▸ Exercise objective
Could you please repeat the entries below word for word, with the images left out?

▸ Material supplied
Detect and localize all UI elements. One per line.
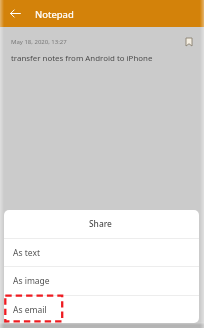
button[interactable]: Back bbox=[0, 0, 30, 27]
staticText: As image bbox=[13, 275, 50, 287]
button[interactable]: Bookmark bbox=[182, 35, 196, 49]
staticText: As text bbox=[13, 247, 40, 259]
staticText: As email bbox=[13, 304, 47, 316]
button[interactable]: As image bbox=[4, 267, 199, 295]
staticText: Share bbox=[89, 218, 112, 229]
staticText: transfer notes from Android to iPhone bbox=[11, 53, 153, 64]
staticText: May 18, 2020, 13:27 bbox=[11, 38, 67, 46]
staticText: Notepad bbox=[35, 8, 74, 21]
button[interactable]: As email bbox=[4, 296, 199, 323]
button[interactable]: As text bbox=[4, 239, 199, 266]
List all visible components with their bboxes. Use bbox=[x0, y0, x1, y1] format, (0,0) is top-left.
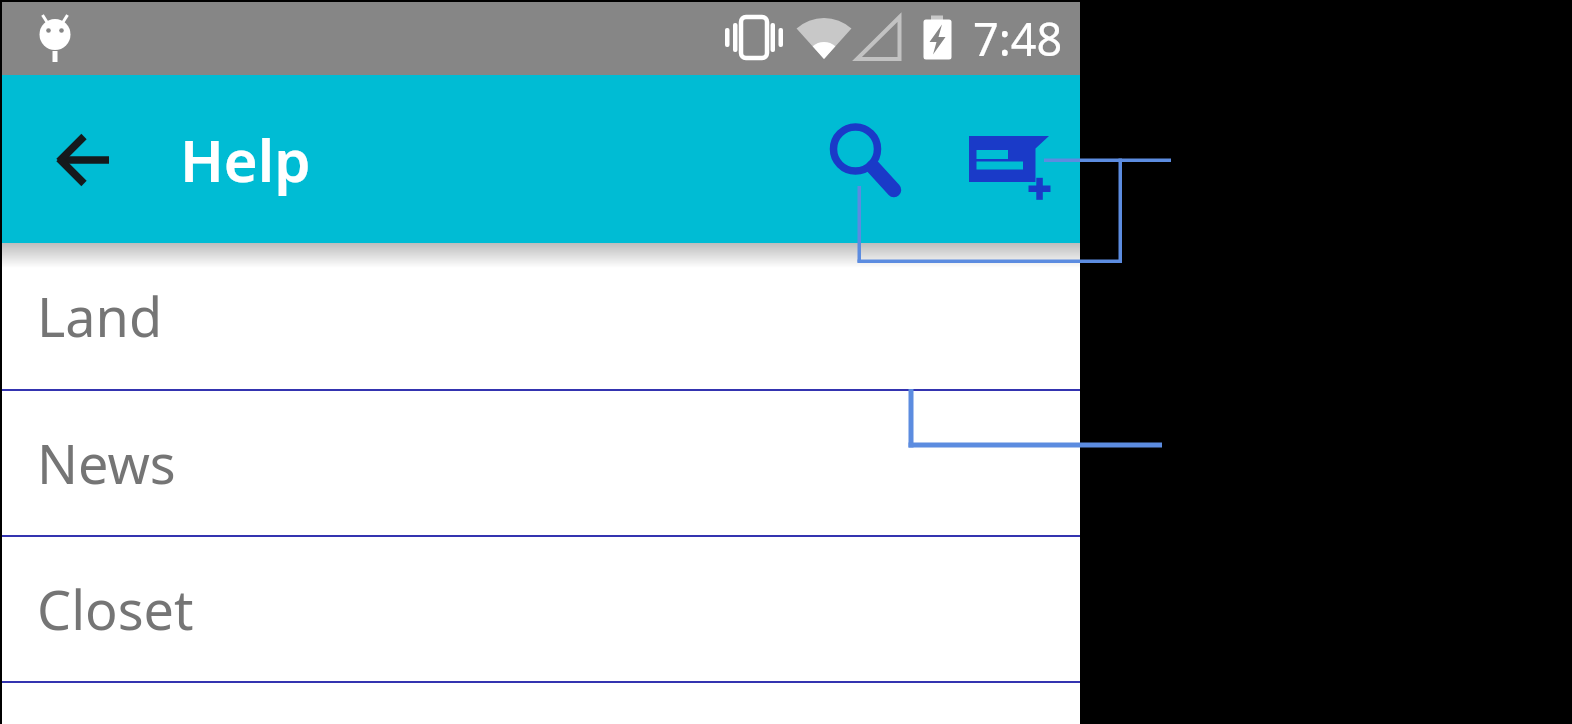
staticText: Closet bbox=[37, 572, 194, 646]
button[interactable]: Land bbox=[0, 243, 1080, 389]
staticText: Land bbox=[37, 279, 163, 353]
staticText: News bbox=[37, 426, 176, 500]
button[interactable]: News bbox=[0, 391, 1080, 535]
button[interactable] bbox=[960, 101, 1060, 201]
button[interactable] bbox=[808, 101, 904, 197]
staticText: 7:48 bbox=[973, 8, 1063, 69]
staticText: Help bbox=[180, 120, 311, 199]
button[interactable] bbox=[37, 112, 133, 208]
button[interactable]: Closet bbox=[0, 537, 1080, 681]
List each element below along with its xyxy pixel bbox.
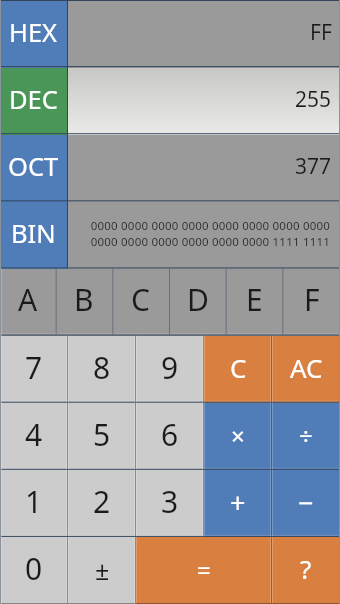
button[interactable]: AC	[272, 336, 340, 403]
button[interactable]: Help	[272, 537, 340, 604]
button[interactable]: 1	[0, 470, 68, 537]
staticText: 0	[25, 548, 43, 589]
button[interactable]: D	[169, 269, 226, 336]
staticText: −	[298, 484, 314, 521]
button[interactable]: 2	[68, 470, 136, 537]
staticText: ±	[95, 553, 110, 587]
button[interactable]: C	[112, 269, 169, 336]
staticText: FF	[310, 18, 332, 47]
button[interactable]: 8	[68, 336, 136, 403]
button[interactable]: HEX	[0, 0, 67, 68]
button[interactable]: E	[226, 269, 283, 336]
staticText: 7	[25, 347, 43, 388]
staticText: AC	[290, 350, 323, 385]
button[interactable]: DEC	[0, 68, 67, 135]
button[interactable]: Divide	[272, 403, 340, 470]
staticText: ÷	[299, 419, 313, 452]
button[interactable]: 0	[0, 537, 68, 604]
staticText: C	[131, 279, 150, 320]
staticText: 5	[93, 414, 111, 455]
button[interactable]: 4	[0, 403, 68, 470]
button[interactable]: Minus	[272, 470, 340, 537]
staticText: +	[230, 484, 246, 521]
staticText: D	[187, 279, 209, 320]
staticText: 1	[25, 481, 43, 522]
button[interactable]: A	[0, 269, 56, 336]
button[interactable]: OCT	[0, 135, 67, 202]
staticText: 3	[161, 481, 179, 522]
staticText: 2	[93, 481, 111, 522]
button[interactable]: 6	[136, 403, 204, 470]
staticText: DEC	[9, 82, 58, 117]
staticText: 9	[161, 347, 179, 388]
staticText: 4	[25, 414, 43, 455]
button[interactable]: 7	[0, 336, 68, 403]
button[interactable]: 0000 0000 0000 0000 0000 0000 0000 0000 …	[67, 202, 340, 269]
button[interactable]: FF	[67, 0, 340, 68]
staticText: HEX	[9, 15, 58, 50]
button[interactable]: 3	[136, 470, 204, 537]
staticText: =	[197, 553, 211, 586]
button[interactable]: 5	[68, 403, 136, 470]
button[interactable]: Multiply	[204, 403, 272, 470]
button[interactable]: Plus minus sign	[68, 537, 136, 604]
staticText: A	[18, 279, 38, 320]
button[interactable]: 377	[67, 135, 340, 202]
button[interactable]: C	[204, 336, 272, 403]
staticText: ?	[300, 551, 312, 586]
staticText: 8	[93, 347, 111, 388]
staticText: ×	[231, 419, 245, 452]
staticText: 255	[295, 85, 332, 114]
staticText: B	[74, 279, 94, 320]
button[interactable]: 255	[67, 68, 340, 135]
staticText: 377	[295, 152, 332, 181]
button[interactable]: BIN	[0, 202, 67, 269]
staticText: 6	[161, 414, 179, 455]
button[interactable]: Equals	[136, 537, 272, 604]
button[interactable]: B	[56, 269, 112, 336]
staticText: BIN	[11, 216, 56, 251]
staticText: C	[230, 350, 247, 385]
button[interactable]: 9	[136, 336, 204, 403]
staticText: F	[304, 279, 320, 320]
staticText: 0000 0000 0000 0000 0000 0000 0000 0000 …	[90, 218, 330, 250]
staticText: E	[246, 279, 263, 320]
button[interactable]: Plus	[204, 470, 272, 537]
button[interactable]: F	[283, 269, 340, 336]
staticText: OCT	[8, 149, 59, 184]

▸ Your response
Detect and localize all UI elements. One per line.
button[interactable]: Back bbox=[0, 0, 30, 27]
staticText: As image bbox=[13, 275, 50, 287]
button[interactable]: Bookmark bbox=[182, 35, 196, 49]
staticText: As text bbox=[13, 247, 40, 259]
staticText: As email bbox=[13, 304, 47, 316]
button[interactable]: As image bbox=[4, 267, 199, 295]
staticText: Share bbox=[89, 218, 112, 229]
staticText: transfer notes from Android to iPhone bbox=[11, 53, 153, 64]
staticText: May 18, 2020, 13:27 bbox=[11, 38, 67, 46]
staticText: Notepad bbox=[35, 8, 74, 21]
button[interactable]: As email bbox=[4, 296, 199, 323]
button[interactable]: As text bbox=[4, 239, 199, 266]
List all visible components with their bboxes. Use bbox=[x0, y0, x1, y1] format, (0,0) is top-left.
staticText: Closet bbox=[37, 572, 194, 646]
button[interactable]: Land bbox=[0, 243, 1080, 389]
staticText: Land bbox=[37, 279, 163, 353]
staticText: News bbox=[37, 426, 176, 500]
button[interactable]: News bbox=[0, 391, 1080, 535]
button[interactable] bbox=[960, 101, 1060, 201]
button[interactable] bbox=[808, 101, 904, 197]
staticText: 7:48 bbox=[973, 8, 1063, 69]
staticText: Help bbox=[180, 120, 311, 199]
button[interactable] bbox=[37, 112, 133, 208]
button[interactable]: Closet bbox=[0, 537, 1080, 681]
List each element below along with its xyxy pixel bbox.
button[interactable]: AC	[272, 336, 340, 403]
button[interactable]: Help	[272, 537, 340, 604]
button[interactable]: 1	[0, 470, 68, 537]
staticText: 0	[25, 548, 43, 589]
button[interactable]: D	[169, 269, 226, 336]
staticText: −	[298, 484, 314, 521]
button[interactable]: 2	[68, 470, 136, 537]
staticText: ±	[95, 553, 110, 587]
button[interactable]: C	[112, 269, 169, 336]
staticText: FF	[310, 18, 332, 47]
button[interactable]: 8	[68, 336, 136, 403]
button[interactable]: HEX	[0, 0, 67, 68]
button[interactable]: E	[226, 269, 283, 336]
staticText: 7	[25, 347, 43, 388]
staticText: AC	[290, 350, 323, 385]
button[interactable]: DEC	[0, 68, 67, 135]
button[interactable]: Divide	[272, 403, 340, 470]
staticText: ÷	[299, 419, 313, 452]
button[interactable]: 0	[0, 537, 68, 604]
staticText: C	[131, 279, 150, 320]
staticText: 5	[93, 414, 111, 455]
button[interactable]: 4	[0, 403, 68, 470]
button[interactable]: Minus	[272, 470, 340, 537]
staticText: +	[230, 484, 246, 521]
staticText: D	[187, 279, 209, 320]
staticText: 1	[25, 481, 43, 522]
button[interactable]: A	[0, 269, 56, 336]
button[interactable]: OCT	[0, 135, 67, 202]
staticText: 3	[161, 481, 179, 522]
staticText: 2	[93, 481, 111, 522]
button[interactable]: 6	[136, 403, 204, 470]
staticText: DEC	[9, 82, 58, 117]
staticText: 9	[161, 347, 179, 388]
staticText: 4	[25, 414, 43, 455]
button[interactable]: 7	[0, 336, 68, 403]
button[interactable]: 0000 0000 0000 0000 0000 0000 0000 0000 …	[67, 202, 340, 269]
button[interactable]: FF	[67, 0, 340, 68]
staticText: HEX	[9, 15, 58, 50]
button[interactable]: 3	[136, 470, 204, 537]
staticText: =	[197, 553, 211, 586]
button[interactable]: 5	[68, 403, 136, 470]
button[interactable]: Multiply	[204, 403, 272, 470]
button[interactable]: Plus minus sign	[68, 537, 136, 604]
staticText: A	[18, 279, 38, 320]
button[interactable]: 377	[67, 135, 340, 202]
button[interactable]: C	[204, 336, 272, 403]
staticText: ?	[300, 551, 312, 586]
staticText: 8	[93, 347, 111, 388]
staticText: ×	[231, 419, 245, 452]
staticText: 255	[295, 85, 332, 114]
staticText: B	[74, 279, 94, 320]
button[interactable]: 255	[67, 68, 340, 135]
staticText: 377	[295, 152, 332, 181]
button[interactable]: BIN	[0, 202, 67, 269]
staticText: 6	[161, 414, 179, 455]
button[interactable]: Equals	[136, 537, 272, 604]
button[interactable]: B	[56, 269, 112, 336]
staticText: BIN	[11, 216, 56, 251]
staticText: C	[230, 350, 247, 385]
button[interactable]: 9	[136, 336, 204, 403]
staticText: F	[304, 279, 320, 320]
staticText: 0000 0000 0000 0000 0000 0000 0000 0000 …	[90, 218, 330, 250]
staticText: E	[246, 279, 263, 320]
button[interactable]: Plus	[204, 470, 272, 537]
button[interactable]: F	[283, 269, 340, 336]
staticText: OCT	[8, 149, 59, 184]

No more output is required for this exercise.